Apa Saja Dampak Siklon Tropis?

Jalur yang dilewati siklon tropis Seroja April 2021. BMKG/BNPB

Darilaut – Siklon tropis membawa massa air, angin dan gelombang laut tinggi di lokasi yang dilalui.

Seperti Siklon Tropis Charlotte, Rabu (23/3) berada dalam jarak sekira 1190 km sebelah selatan Cilacap, Indonesia. Charlotte, Selasa (22/3) pada kategori 4 (C4) danhari ini kategori 3 (C3).

Siklon Charlotte sebagai bibit tumbuh dari Laut Timor Kamis (17/3). Bibit 93S ini, kemudian, melintasi Kupang – Laut Sawu Nusa Tenggara Timur (NTT) dan Samudra Hindia di selatan Bali dan Jawa.

Begitu pula dengan siklon tropis Seroja, dengan titik awal pertumbuhan tropical low (L) di Kupang NTT, pada 4 April 2021. Siklon tropis ini memanjang ke bagian barat Australia, Samudra Hindia, hingga melewati daratan Australia, 12 April 2021.

Bencana alam siklon Seroja di NTT mengakibatkan 184 meninggal dunia, 47 hilang dan 136 luka-luka.

Selain itu, sejumlah lokasi terumbu karang di NTT terdampak dan mengalami kerusakan cukup besar di Kabupaten Rote Ndao dan Teluk Kupang.

Karena ukurannya yang sangat besar, serta angin kencang dan gumpalan awan yang dimilikinya, siklon tropis menimbulkan dampak yang sangat besar pada tempat-tempat yang dilaluinya.

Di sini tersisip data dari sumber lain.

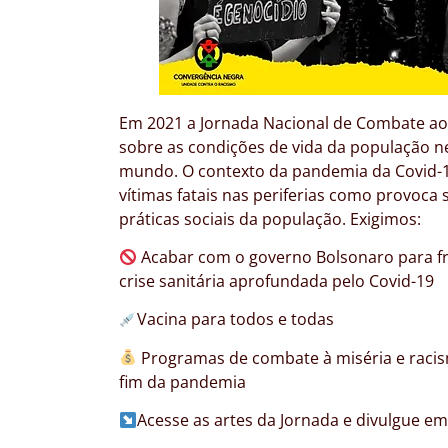
Em 2021 a Jornada Nacional de Combate ao 
sobre as condições de vida da população ne
mundo. O contexto da pandemia da Covid-1
vítimas fatais nas periferias como provoc
práticas sociais da população. Exigimos:
Acabar com o governo Bolsonaro para fre
crise sanitária aprofundada pelo Covid-19
Vacina para todos e todas
Programas de combate à miséria e racism
fim da pandemia
Acesse as artes da Jornada e divulgue em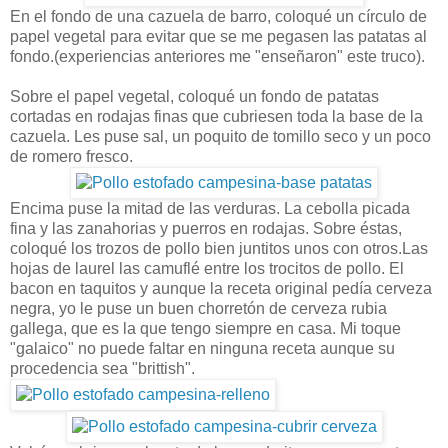
En el fondo de una cazuela de barro, coloqué un círculo de
papel vegetal para evitar que se me pegasen las patatas al
fondo.(experiencias anteriores me "enseñaron" este truco).
Sobre el papel vegetal, coloqué un fondo de patatas
cortadas en rodajas finas que cubriesen toda la base de la
cazuela. Les puse sal, un poquito de tomillo seco y un poco
de romero fresco.
Encima puse la mitad de las verduras. La cebolla picada
fina y las zanahorias y puerros en rodajas. Sobre éstas,
coloqué los trozos de pollo bien juntitos unos con otros.Las
hojas de laurel las camuflé entre los trocitos de pollo. El
bacon en taquitos y aunque la receta original pedía cerveza
negra, yo le puse un buen chorretón de cerveza rubia
gallega, que es la que tengo siempre en casa. Mi toque
"galaico" no puede faltar en ninguna receta aunque su
procedencia sea "brittish".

Dampak ini bisa berupa angin kencang, hujan deras berjam-jam, bahkan berhari-hari yang dapat mengakibatkan terjadinya banjir, gelombang tinggi, dan gelombang badai (storm surge).

Menurut Pusat Peringatan Siklon Tropis (Tropical Cyclone Warning Centre) Jakarta – Badan Meteorologi Klimatologi dan Geofisikasi (BMKG) siklon tropis yang berada di kategori 3 (C3) masih tetap dapat memberikan dampak tidak langsung di sejumlah wilayah di Indonesia. Dampak ini berupa angin kencang, hujan lebat dan gelombang laut.

Siklon tropis di laut dapat menyebabkan gelombang tinggi, hujan deras dan angin kencang, mengganggu pelayaran internasional dan berpotensi untuk menenggelamkan kapal.

Siklon tropis dapat memutar air dan menimbulkan gelombang laut yang tinggi. Di daratan, angin kencang dapat merusak atau menghancurkan kendaraan, bangunan, jembatan dan benda-benda lain, mengubahnya menjadi puing-puing beterbangan yang mematikan.

Gelombang badai atau peningkatan tinggi permukaan laut akibat siklon tropis merupakan dampak yang paling buruk yang mencapai daratan.

Berdasarkan catatan sejarah, 90% siklon tropis mematikan. Perputaran siklon tropis yang mencapai daratan dan vertical wind shear di sekelilingnya akan menghasilkan tornado.

Tornado dapat juga dihasilkan sebagai akibat dari vortisitas di dinding mata siklon yang tetap bertahan hingga mencapai daratan.

Dampak langsung siklon tropis adalah pengaruh kuat yang ditimbulkan oleh siklon tropis terdapat daerah-daerah yang dilaluinya.

Kondisi ini dapat berupa gelombang tinggi, gelombang badai yang berupa naiknya tinggi muka laut seperti air pasang tinggi yang datang tiba-tiba, hujan deras serta angin kencang.

Contoh ketika suatu wilayah di Indonesia mengalami dampak langsung keberadaan siklon tropis adalah ketika terjadi peristiwa langka yaitu tumbuh siklon tropis Kirrily di atas Kepulauan Kai, Laut Banda, pada 27 April 2009.

Kirrily menyebabkan hujan lebat dan storm surge di wilayah ini. Tercatat puluhan rumah rusak dan puluhan lainnya terendam, jalan raya rusak, dan gelombang tinggi terjadi dari 26 hingga 29 April.

Curah hujan tercatat per 24 jam yang tercatat adalah di Tual adalah sebanyak 20mm, 92mm dan 193mm, masing-masing untuk tanggal 27, 28 dan 29 April 2009.